In retail banking, CTBC is keeping pace with its competitors. The bank has partnered with e-payments and e-ticketing providers, linked its ATMs with Taiwan’s most popular messaging app Line and, as one of Taiwan’s largest credit card issuers, it is doing away with paper bills and redesigning its systems to provide mobile billing – still a new concept in an economy that was slow to accept digital and mobile banking.

About 39% of CTBC’s retail customers, or 3.4 million, are also online customers. Those customers account for roughly 71% of its total retail banking revenue.

CTBC’s international aspirations have broken the mould of Taiwan’s domestic-focused banking system. The bank has already built a network covering 14 countries, which it continues to expand: earlier this year it opened a new Chinese branch in Shenzhen.

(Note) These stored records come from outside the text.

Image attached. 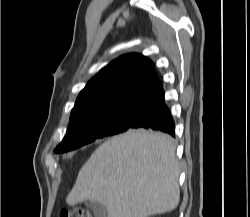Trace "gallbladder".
Here are the masks:
<instances>
[{
  "instance_id": "gallbladder-1",
  "label": "gallbladder",
  "mask_w": 250,
  "mask_h": 217,
  "mask_svg": "<svg viewBox=\"0 0 250 217\" xmlns=\"http://www.w3.org/2000/svg\"><path fill=\"white\" fill-rule=\"evenodd\" d=\"M85 205L92 210L95 217H108L105 206L98 202H86Z\"/></svg>"
}]
</instances>
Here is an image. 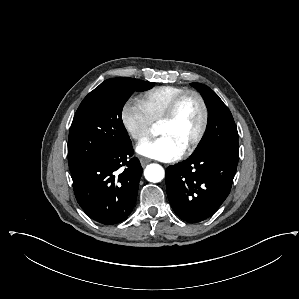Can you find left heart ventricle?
<instances>
[{"label":"left heart ventricle","instance_id":"1","mask_svg":"<svg viewBox=\"0 0 299 299\" xmlns=\"http://www.w3.org/2000/svg\"><path fill=\"white\" fill-rule=\"evenodd\" d=\"M202 121V108L197 98L190 96L182 103L174 121L158 126L160 136L169 137L185 149L196 136Z\"/></svg>","mask_w":299,"mask_h":299}]
</instances>
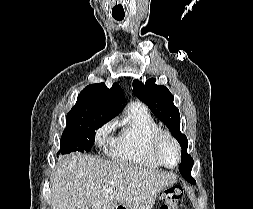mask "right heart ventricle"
<instances>
[{
  "instance_id": "1",
  "label": "right heart ventricle",
  "mask_w": 253,
  "mask_h": 209,
  "mask_svg": "<svg viewBox=\"0 0 253 209\" xmlns=\"http://www.w3.org/2000/svg\"><path fill=\"white\" fill-rule=\"evenodd\" d=\"M159 129L146 106L139 102L131 103L117 136L110 143V154L123 162L159 168L160 165L148 153L150 139Z\"/></svg>"
}]
</instances>
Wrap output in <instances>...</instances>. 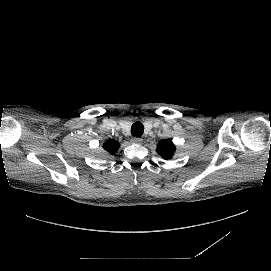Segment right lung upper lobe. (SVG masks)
<instances>
[{"mask_svg": "<svg viewBox=\"0 0 271 271\" xmlns=\"http://www.w3.org/2000/svg\"><path fill=\"white\" fill-rule=\"evenodd\" d=\"M103 147L108 153L114 154L119 148V143L113 140H109L104 144Z\"/></svg>", "mask_w": 271, "mask_h": 271, "instance_id": "1", "label": "right lung upper lobe"}]
</instances>
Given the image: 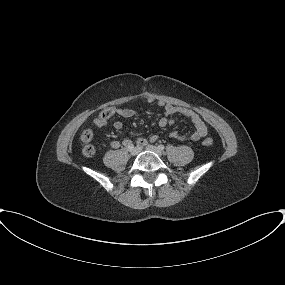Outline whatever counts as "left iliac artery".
<instances>
[{
	"label": "left iliac artery",
	"instance_id": "left-iliac-artery-1",
	"mask_svg": "<svg viewBox=\"0 0 285 285\" xmlns=\"http://www.w3.org/2000/svg\"><path fill=\"white\" fill-rule=\"evenodd\" d=\"M158 148H159V150H164V145H162V144H160V145H158Z\"/></svg>",
	"mask_w": 285,
	"mask_h": 285
}]
</instances>
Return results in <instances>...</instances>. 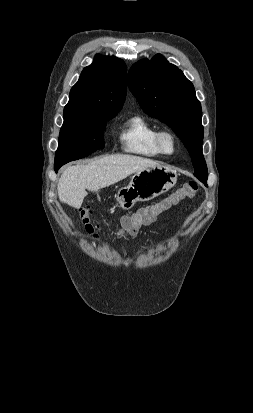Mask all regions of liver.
Listing matches in <instances>:
<instances>
[{"label": "liver", "instance_id": "liver-1", "mask_svg": "<svg viewBox=\"0 0 253 413\" xmlns=\"http://www.w3.org/2000/svg\"><path fill=\"white\" fill-rule=\"evenodd\" d=\"M158 166L161 165L153 160L131 155L105 156L70 166L58 180V196L61 202L78 209L87 196L86 189L98 192L133 173Z\"/></svg>", "mask_w": 253, "mask_h": 413}]
</instances>
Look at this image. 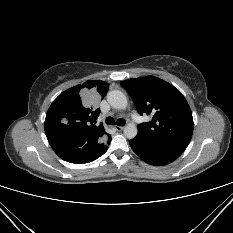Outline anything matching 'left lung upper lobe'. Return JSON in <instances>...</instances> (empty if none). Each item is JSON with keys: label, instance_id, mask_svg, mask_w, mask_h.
<instances>
[{"label": "left lung upper lobe", "instance_id": "1", "mask_svg": "<svg viewBox=\"0 0 233 233\" xmlns=\"http://www.w3.org/2000/svg\"><path fill=\"white\" fill-rule=\"evenodd\" d=\"M129 93L139 114H152L151 122L138 126L136 137L146 143L169 151L183 153L193 133L190 107L170 83L154 76L121 82Z\"/></svg>", "mask_w": 233, "mask_h": 233}]
</instances>
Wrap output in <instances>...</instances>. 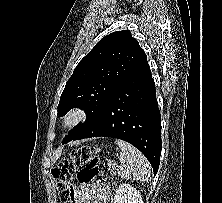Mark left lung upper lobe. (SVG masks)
<instances>
[{
	"label": "left lung upper lobe",
	"mask_w": 222,
	"mask_h": 203,
	"mask_svg": "<svg viewBox=\"0 0 222 203\" xmlns=\"http://www.w3.org/2000/svg\"><path fill=\"white\" fill-rule=\"evenodd\" d=\"M131 32L122 30L102 38L78 63L60 97L59 116L78 107L87 120L68 132L63 143L72 141L99 114L113 92L130 76L145 57Z\"/></svg>",
	"instance_id": "obj_1"
}]
</instances>
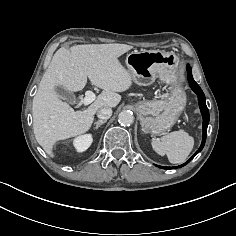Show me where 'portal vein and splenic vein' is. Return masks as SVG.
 <instances>
[{"label":"portal vein and splenic vein","instance_id":"portal-vein-and-splenic-vein-1","mask_svg":"<svg viewBox=\"0 0 236 236\" xmlns=\"http://www.w3.org/2000/svg\"><path fill=\"white\" fill-rule=\"evenodd\" d=\"M94 100H95V94L90 90L86 91L85 98L83 99V104L87 106L90 103H92Z\"/></svg>","mask_w":236,"mask_h":236}]
</instances>
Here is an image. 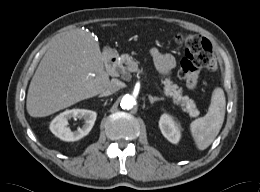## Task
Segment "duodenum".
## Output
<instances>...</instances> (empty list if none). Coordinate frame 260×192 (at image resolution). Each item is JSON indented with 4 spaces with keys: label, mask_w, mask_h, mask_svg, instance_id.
Returning <instances> with one entry per match:
<instances>
[{
    "label": "duodenum",
    "mask_w": 260,
    "mask_h": 192,
    "mask_svg": "<svg viewBox=\"0 0 260 192\" xmlns=\"http://www.w3.org/2000/svg\"><path fill=\"white\" fill-rule=\"evenodd\" d=\"M117 57L115 55H108L105 58V66L108 72H113L116 64H117Z\"/></svg>",
    "instance_id": "410a0bca"
}]
</instances>
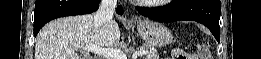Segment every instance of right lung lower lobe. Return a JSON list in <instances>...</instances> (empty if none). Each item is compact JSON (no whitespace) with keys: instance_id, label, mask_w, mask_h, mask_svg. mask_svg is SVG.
I'll list each match as a JSON object with an SVG mask.
<instances>
[{"instance_id":"98d812e1","label":"right lung lower lobe","mask_w":261,"mask_h":59,"mask_svg":"<svg viewBox=\"0 0 261 59\" xmlns=\"http://www.w3.org/2000/svg\"><path fill=\"white\" fill-rule=\"evenodd\" d=\"M100 0H36L34 13V36L49 21L71 15L92 13L98 9ZM117 13L123 14L121 6Z\"/></svg>"}]
</instances>
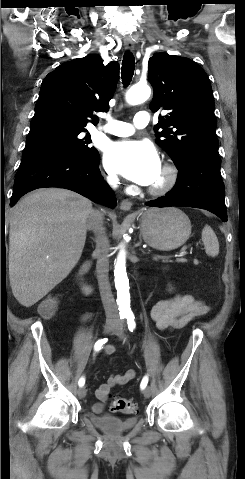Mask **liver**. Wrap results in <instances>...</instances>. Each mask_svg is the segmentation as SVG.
Wrapping results in <instances>:
<instances>
[{
    "instance_id": "obj_1",
    "label": "liver",
    "mask_w": 245,
    "mask_h": 479,
    "mask_svg": "<svg viewBox=\"0 0 245 479\" xmlns=\"http://www.w3.org/2000/svg\"><path fill=\"white\" fill-rule=\"evenodd\" d=\"M92 202L70 190L38 189L12 209L9 278L14 297L31 307L78 263Z\"/></svg>"
}]
</instances>
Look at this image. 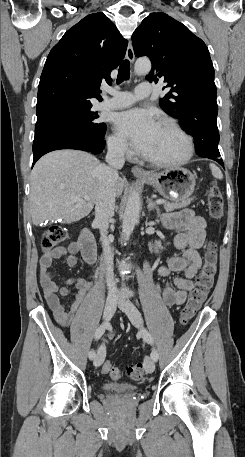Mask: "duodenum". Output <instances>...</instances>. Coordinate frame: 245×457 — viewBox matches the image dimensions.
Returning <instances> with one entry per match:
<instances>
[{
    "mask_svg": "<svg viewBox=\"0 0 245 457\" xmlns=\"http://www.w3.org/2000/svg\"><path fill=\"white\" fill-rule=\"evenodd\" d=\"M84 260L94 263L97 260V246L93 233L89 228H84L78 240Z\"/></svg>",
    "mask_w": 245,
    "mask_h": 457,
    "instance_id": "duodenum-1",
    "label": "duodenum"
}]
</instances>
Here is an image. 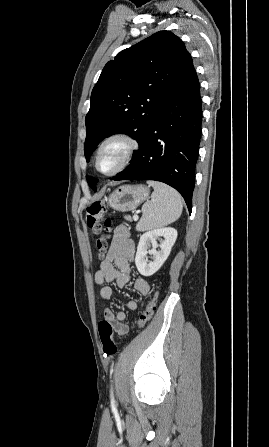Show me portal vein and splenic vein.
Returning a JSON list of instances; mask_svg holds the SVG:
<instances>
[{
    "label": "portal vein and splenic vein",
    "instance_id": "portal-vein-and-splenic-vein-1",
    "mask_svg": "<svg viewBox=\"0 0 269 447\" xmlns=\"http://www.w3.org/2000/svg\"><path fill=\"white\" fill-rule=\"evenodd\" d=\"M133 220L134 222H137V220H139V216H133Z\"/></svg>",
    "mask_w": 269,
    "mask_h": 447
}]
</instances>
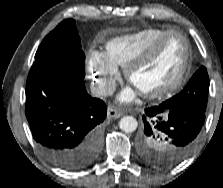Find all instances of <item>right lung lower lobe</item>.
I'll use <instances>...</instances> for the list:
<instances>
[{
  "label": "right lung lower lobe",
  "instance_id": "right-lung-lower-lobe-1",
  "mask_svg": "<svg viewBox=\"0 0 223 188\" xmlns=\"http://www.w3.org/2000/svg\"><path fill=\"white\" fill-rule=\"evenodd\" d=\"M106 114V104L92 98L83 79L64 66L31 67L26 82V117L38 147L55 166L77 171L95 160Z\"/></svg>",
  "mask_w": 223,
  "mask_h": 188
}]
</instances>
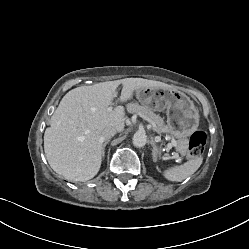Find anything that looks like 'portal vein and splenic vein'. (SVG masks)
<instances>
[{"label":"portal vein and splenic vein","instance_id":"18ae733b","mask_svg":"<svg viewBox=\"0 0 249 249\" xmlns=\"http://www.w3.org/2000/svg\"><path fill=\"white\" fill-rule=\"evenodd\" d=\"M139 115H140V117H142L144 120L150 122V120L147 119L146 117H144L143 115H141V114H139ZM176 146H177V142L173 139V140L171 141V147H176Z\"/></svg>","mask_w":249,"mask_h":249}]
</instances>
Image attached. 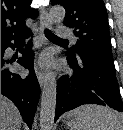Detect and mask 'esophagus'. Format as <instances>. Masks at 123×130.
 <instances>
[{
	"label": "esophagus",
	"instance_id": "obj_1",
	"mask_svg": "<svg viewBox=\"0 0 123 130\" xmlns=\"http://www.w3.org/2000/svg\"><path fill=\"white\" fill-rule=\"evenodd\" d=\"M52 27V22L49 18L48 12L46 9H43L41 11V16H40V37L43 39V30L45 28H51ZM35 71H36V76L38 79V82L42 86L45 81V72L38 66H35Z\"/></svg>",
	"mask_w": 123,
	"mask_h": 130
}]
</instances>
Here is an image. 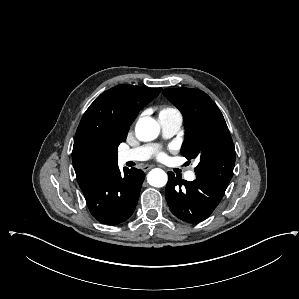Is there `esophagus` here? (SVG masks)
I'll return each mask as SVG.
<instances>
[{"label": "esophagus", "instance_id": "1", "mask_svg": "<svg viewBox=\"0 0 299 299\" xmlns=\"http://www.w3.org/2000/svg\"><path fill=\"white\" fill-rule=\"evenodd\" d=\"M151 168H153L152 165H144V166L142 167V170H143L144 172H147V171H149Z\"/></svg>", "mask_w": 299, "mask_h": 299}]
</instances>
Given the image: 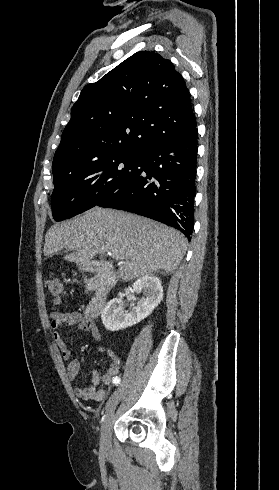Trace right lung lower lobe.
Here are the masks:
<instances>
[{
	"instance_id": "right-lung-lower-lobe-1",
	"label": "right lung lower lobe",
	"mask_w": 279,
	"mask_h": 490,
	"mask_svg": "<svg viewBox=\"0 0 279 490\" xmlns=\"http://www.w3.org/2000/svg\"><path fill=\"white\" fill-rule=\"evenodd\" d=\"M197 128L142 156L139 176L97 206L133 212L180 230L190 241L198 150Z\"/></svg>"
}]
</instances>
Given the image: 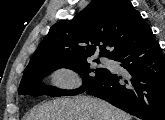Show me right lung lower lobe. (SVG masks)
Returning a JSON list of instances; mask_svg holds the SVG:
<instances>
[{"label": "right lung lower lobe", "instance_id": "obj_1", "mask_svg": "<svg viewBox=\"0 0 165 120\" xmlns=\"http://www.w3.org/2000/svg\"><path fill=\"white\" fill-rule=\"evenodd\" d=\"M113 60L128 71L127 76L109 73L89 86V95L142 120H165V57L154 35L143 38Z\"/></svg>", "mask_w": 165, "mask_h": 120}]
</instances>
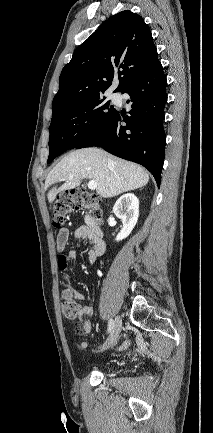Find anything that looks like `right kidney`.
Segmentation results:
<instances>
[{
    "mask_svg": "<svg viewBox=\"0 0 213 433\" xmlns=\"http://www.w3.org/2000/svg\"><path fill=\"white\" fill-rule=\"evenodd\" d=\"M113 213L121 219L123 223V228L116 237V241H121L129 236L138 221V198L132 193L122 195L116 201L113 207Z\"/></svg>",
    "mask_w": 213,
    "mask_h": 433,
    "instance_id": "right-kidney-1",
    "label": "right kidney"
}]
</instances>
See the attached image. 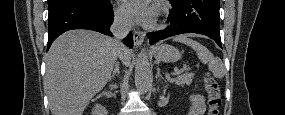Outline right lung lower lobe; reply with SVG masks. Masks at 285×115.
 Wrapping results in <instances>:
<instances>
[{
    "label": "right lung lower lobe",
    "mask_w": 285,
    "mask_h": 115,
    "mask_svg": "<svg viewBox=\"0 0 285 115\" xmlns=\"http://www.w3.org/2000/svg\"><path fill=\"white\" fill-rule=\"evenodd\" d=\"M48 46L62 33L72 29H89L110 35L113 9L110 1L106 5H90L79 1H68L49 8ZM124 43L133 47V36L129 33Z\"/></svg>",
    "instance_id": "obj_1"
}]
</instances>
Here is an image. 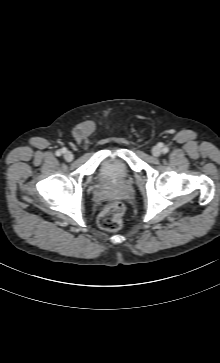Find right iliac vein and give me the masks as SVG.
<instances>
[{
  "label": "right iliac vein",
  "mask_w": 220,
  "mask_h": 363,
  "mask_svg": "<svg viewBox=\"0 0 220 363\" xmlns=\"http://www.w3.org/2000/svg\"><path fill=\"white\" fill-rule=\"evenodd\" d=\"M73 158H74V155H73V153H72V152H70V151H66V152L64 153V159H65L67 162L72 161V160H73Z\"/></svg>",
  "instance_id": "right-iliac-vein-1"
}]
</instances>
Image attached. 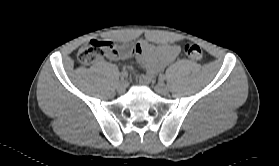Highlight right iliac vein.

Its overseas operations contributed about NT$12.6 billion, or 38%, of its 2019 profit, up 12% from the year before.

CTBC’s domestic business and overseas network have helped it to develop one of the most prominent positions of any Taiwanese bank in Asia’s syndicated loan markets. It worked as a mandated lead arranger and bookrunner (or MLAB), or mandated lead arranger on 78 transactions between April 2019 and March 2020: 53 of those were offshore deals.

Three of the international syndicated loans sold were led by CTBC: a $340 million deal for CMB International Leasing Management; $120 million for CMB Financial Leasing (Shipping Finance); and $100 million loan for Haitong Unitrust International Leasing.

Among the bank’s domestic loan mandates was an MLAB and joint adviser role on the NT$89.4 billion CIP Changfang Wind Power and Xidao Wind Power project financing. The deal, completed in January 2020, is the largest debt package yet for Taiwan’s burgeoning wind power sector.

CTBC was also sole MLAB and agent for a NT$31.2 billion leveraged buyout loan for KKR’s acquisition of Taiwanese company LCY Chemical Corp, the largest LBO in Taiwan in 2019.

The bank has worked in leading roles on a host of international and domestic bond issues, notably a series of green bonds last year, including a pair of deals by Danish power company Orsted denominated in new Taiwanese dollars.

With a dominant position in its home market and a growing overseas network, CTBC is following its goal of being a ‘Taiwan champion, Asia leader’.